Brad Plumer has written an insightful post summarizing a new report from the Energy Information Administration on the rapid decrease in U.S. CO2 emissions, and suggesting that it strengthens the case for a tough climate bill. But first he observes that the decline in CO2 emissions isn’t just about the economic slump.
Is that all due to the economic slump? Nope. Only about one-third of the drop is from the recession. Another third is due to the U.S. economy getting more energy efficient—probably a response to the sky-high oil prices in the summer of 2008. And the other third is due to the fact that electric utilities are switching to cleaner energy sources.

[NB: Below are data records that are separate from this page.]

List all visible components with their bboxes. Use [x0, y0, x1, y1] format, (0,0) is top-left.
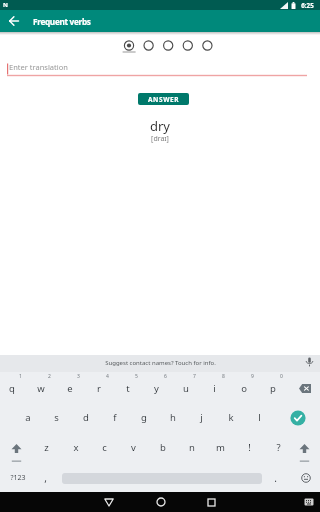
- staticText: 1: [19, 373, 22, 380]
- button[interactable]: h: [158, 402, 187, 432]
- staticText: m: [216, 441, 225, 454]
- staticText: x: [73, 441, 79, 454]
- button[interactable]: [298, 492, 320, 512]
- button[interactable]: x: [61, 432, 90, 462]
- button[interactable]: d: [71, 402, 100, 432]
- button[interactable]: [2, 433, 31, 463]
- button[interactable]: [96, 492, 121, 512]
- button[interactable]: s: [42, 402, 71, 432]
- staticText: 7: [193, 373, 196, 380]
- staticText: q: [9, 382, 15, 395]
- button[interactable]: [199, 492, 224, 512]
- staticText: l: [258, 411, 261, 424]
- button[interactable]: c: [90, 432, 119, 462]
- staticText: 6: [164, 373, 167, 380]
- staticText: s: [54, 411, 59, 424]
- staticText: t: [126, 382, 130, 395]
- button[interactable]: [4, 11, 24, 31]
- staticText: Suggest contact names? Touch for info.: [105, 359, 216, 367]
- staticText: 0: [280, 373, 283, 380]
- staticText: j: [200, 411, 203, 424]
- button[interactable]: [7, 60, 313, 78]
- button[interactable]: a: [13, 402, 42, 432]
- button[interactable]: o: [229, 373, 258, 403]
- button[interactable]: !: [235, 432, 264, 462]
- button[interactable]: q: [0, 373, 26, 403]
- staticText: w: [37, 382, 45, 395]
- staticText: Enter translation: [9, 62, 68, 72]
- button[interactable]: [283, 403, 312, 433]
- button[interactable]: [148, 492, 173, 512]
- staticText: h: [170, 411, 176, 424]
- staticText: g: [141, 411, 147, 424]
- button[interactable]: t: [113, 373, 142, 403]
- button[interactable]: i: [200, 373, 229, 403]
- staticText: 2: [48, 373, 51, 380]
- button[interactable]: .: [263, 463, 287, 492]
- button[interactable]: g: [129, 402, 158, 432]
- button[interactable]: ?123: [2, 463, 34, 492]
- button[interactable]: z: [32, 432, 61, 462]
- button[interactable]: ?: [264, 432, 293, 462]
- staticText: u: [183, 382, 189, 395]
- button[interactable]: [291, 463, 320, 492]
- staticText: z: [44, 441, 49, 454]
- staticText: 9: [251, 373, 254, 380]
- button[interactable]: ,: [32, 463, 58, 492]
- staticText: [draɪ]: [151, 134, 169, 144]
- staticText: 3: [77, 373, 80, 380]
- staticText: a: [25, 411, 31, 424]
- button[interactable]: w: [26, 373, 55, 403]
- staticText: v: [131, 441, 136, 454]
- staticText: ?: [276, 441, 281, 454]
- button[interactable]: u: [171, 373, 200, 403]
- button[interactable]: [291, 373, 320, 403]
- staticText: k: [228, 411, 234, 424]
- staticText: !: [248, 441, 251, 454]
- staticText: 4: [106, 373, 109, 380]
- staticText: 5: [135, 373, 138, 380]
- staticText: o: [241, 382, 247, 395]
- button[interactable]: l: [245, 402, 274, 432]
- staticText: .: [274, 471, 277, 485]
- button[interactable]: [0, 355, 320, 372]
- staticText: ?123: [10, 473, 26, 483]
- staticText: i: [213, 382, 216, 395]
- button[interactable]: y: [142, 373, 171, 403]
- button[interactable]: [290, 433, 319, 463]
- staticText: N: [3, 1, 8, 9]
- staticText: f: [113, 411, 117, 424]
- button[interactable]: v: [119, 432, 148, 462]
- staticText: r: [97, 382, 101, 395]
- staticText: 6:25: [301, 1, 314, 9]
- staticText: y: [154, 382, 159, 395]
- staticText: Frequent verbs: [33, 16, 91, 27]
- staticText: c: [102, 441, 107, 454]
- button[interactable]: ANSWER: [138, 93, 189, 105]
- staticText: e: [67, 382, 73, 395]
- staticText: ,: [44, 471, 47, 485]
- button[interactable]: k: [216, 402, 245, 432]
- staticText: ANSWER: [148, 95, 180, 104]
- button[interactable]: j: [187, 402, 216, 432]
- button[interactable]: e: [55, 373, 84, 403]
- staticText: n: [189, 441, 195, 454]
- staticText: dry: [150, 117, 170, 135]
- button[interactable]: r: [84, 373, 113, 403]
- button[interactable]: p: [258, 373, 287, 403]
- staticText: 8: [222, 373, 225, 380]
- button[interactable]: m: [206, 432, 235, 462]
- button[interactable]: f: [100, 402, 129, 432]
- staticText: p: [270, 382, 276, 395]
- button[interactable]: b: [148, 432, 177, 462]
- staticText: b: [160, 441, 166, 454]
- button[interactable]: n: [177, 432, 206, 462]
- staticText: d: [83, 411, 89, 424]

Power companies are swapping out dirty coal for natural gas (which emits about half the CO2), in part because new discoveries of the latter have caused prices to drop. Renewable power is also gaining ground.
Impressively, this has happened in the absence of an expensive climate bill that would impose a variety of new taxes and fees. Plumer continues:
Right now, the Kerry-Graham-Lieberman bill would try to cut greenhouse gas emissions 17 percent below 2005 levels by 2020. But we’re already more than halfway there—and it’s quite likely we’ll drop a bit more even without a bill. So there’s no good reason why Congress can’t craft a much more ambitious carbon cap. The EIA report suggests that meeting that target would be pretty easy.
Could it be that this rapid progress suggests a different approach towards climate strategy, one that places a heavier emphasis on low-cost initiatives like managing urban heat islands, more effectively addressing methane emissions, and perhaps a very modest fee-and-dividend program, for the reasons Jonathan Adler has described?